Provided information:
________________________
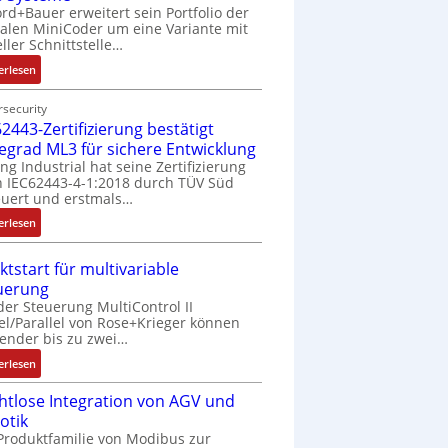
rd+Bauer erweitert sein Portfolio der
talen MiniCoder um eine Variante mit
eller Schnittstelle…
:
erlesen
E
i
security
2443-Zertifizierung bestätigt
n
f
fegrad ML3 für sichere Entwicklung
a
ing Industrial hat seine Zertifizierung
 IEC62443-4-1:2018 durch TÜV Süd
c
uert und erstmals…
h
e
:
erlesen
S
I
e
E
ktstart für multivariable
n
C
uerung
s
6
der Steuerung MultiControl II
o
2
el/Parallel von Rose+Krieger können
r
4
ender bis zu zwei…
-
4
:
erlesen
I
3
M
n
-
htlose Integration von AGV und
a
t
Z
otik
r
e
e
Produktfamilie von Modibus zur
k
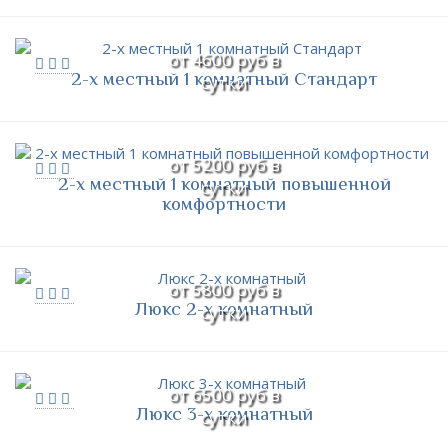
от 4600 руб в
2-х местный 1 комнатный Стандарт
сутки
от 5200 руб в
2-х местный 1 комнатный повышенной
сутки
комфортности
от 5800 руб в
Люкс 2-х комнатный
сутки
от 6500 руб в
Люкс 3-х комнатный
сутки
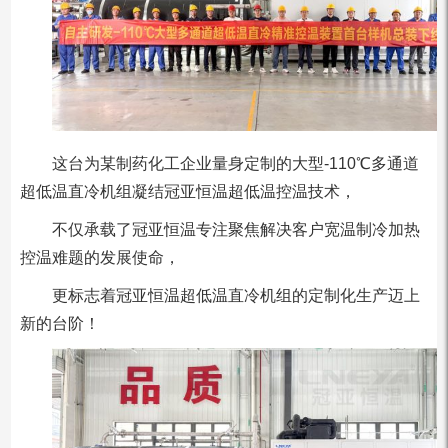
这台为某制药化工企业量身定制的大型-110℃多通道
超低温直冷机组凝结冠亚恒温超低温控温技术，
不仅承载了冠亚恒温专注聚焦解决客户宽温制冷加热
控温难题的发展使命，
更标志着冠亚恒温超低温直冷机组的定制化生产迈上
新的台阶！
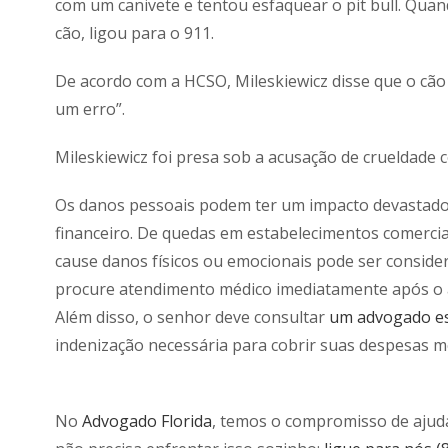
com um canivete e tentou esfaquear o pit bull. Qu
cão, ligou para o 911.
De acordo com a HCSO, Mileskiewicz disse que o cão
um erro”.
Mileskiewicz foi presa sob a acusação de crueldade co
Os danos pessoais podem ter um impacto devastador
financeiro. De quedas em estabelecimentos comerciai
cause danos físicos ou emocionais pode ser conside
procure atendimento médico imediatamente após o 
Além disso, o senhor deve consultar
um advogado es
indenização necessária para cobrir suas despesas m
No
Advogado Florida
, temos o compromisso de ajudá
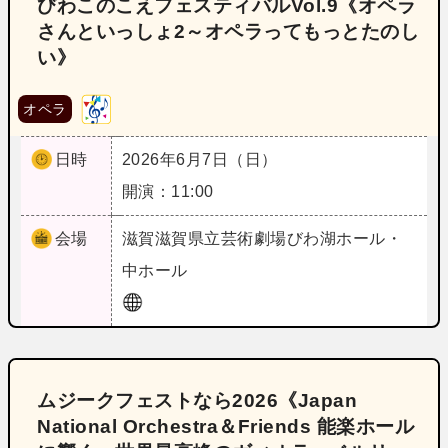
びわこのこえフェスティバルVol.9《オペラ
さんといっしょ2～オペラってもっとたのし
い》
オペラ
日時
2026年6月7日（日）
開演：11:00
会場
滋賀
滋賀県立芸術劇場びわ湖ホール・
中ホール
ムジークフェストなら2026《Japan
National Orchestra＆Friends 能楽ホール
________________________
The task: Restate it all word for word: every record, no pictures.

Answer area:
rd+Bauer erweitert sein Portfolio der
talen MiniCoder um eine Variante mit
eller Schnittstelle…
:
erlesen
E
i
security
2443-Zertifizierung bestätigt
n
f
fegrad ML3 für sichere Entwicklung
a
ing Industrial hat seine Zertifizierung
 IEC62443-4-1:2018 durch TÜV Süd
c
uert und erstmals…
h
e
:
erlesen
S
I
e
E
ktstart für multivariable
n
C
uerung
s
6
der Steuerung MultiControl II
o
2
el/Parallel von Rose+Krieger können
r
4
ender bis zu zwei…
-
4
:
erlesen
I
3
M
n
-
htlose Integration von AGV und
a
t
Z
otik
r
e
e
Produktfamilie von Modibus zur
k
от 4600 руб в
2-х местный 1 комнатный Стандарт
сутки
от 5200 руб в
2-х местный 1 комнатный повышенной
сутки
комфортности
от 5800 руб в
Люкс 2-х комнатный
сутки
от 6500 руб в
Люкс 3-х комнатный
сутки
这台为某制药化工企业量身定制的大型-110℃多通道
超低温直冷机组凝结冠亚恒温超低温控温技术，
不仅承载了冠亚恒温专注聚焦解决客户宽温制冷加热
控温难题的发展使命，
更标志着冠亚恒温超低温直冷机组的定制化生产迈上
新的台阶！
com um canivete e tentou esfaquear o pit bull. Qu
cão, ligou para o 911.
De acordo com a HCSO, Mileskiewicz disse que o cão
um erro”.
Mileskiewicz foi presa sob a acusação de crueldade co
Os danos pessoais podem ter um impacto devastador
financeiro. De quedas em estabelecimentos comerciai
cause danos físicos ou emocionais pode ser conside
procure atendimento médico imediatamente após o 
Além disso, o senhor deve consultar
um advogado es
indenização necessária para cobrir suas despesas m
No
Advogado Florida
, temos o compromisso de ajudá
びわこのこえフェスティバルVol.9《オペラ
さんといっしょ2～オペラってもっとたのし
い》
オペラ
日時
2026年6月7日（日）
開演：11:00
会場
滋賀
滋賀県立芸術劇場びわ湖ホール・
中ホール
ムジークフェストなら2026《Japan
National Orchestra＆Friends 能楽ホール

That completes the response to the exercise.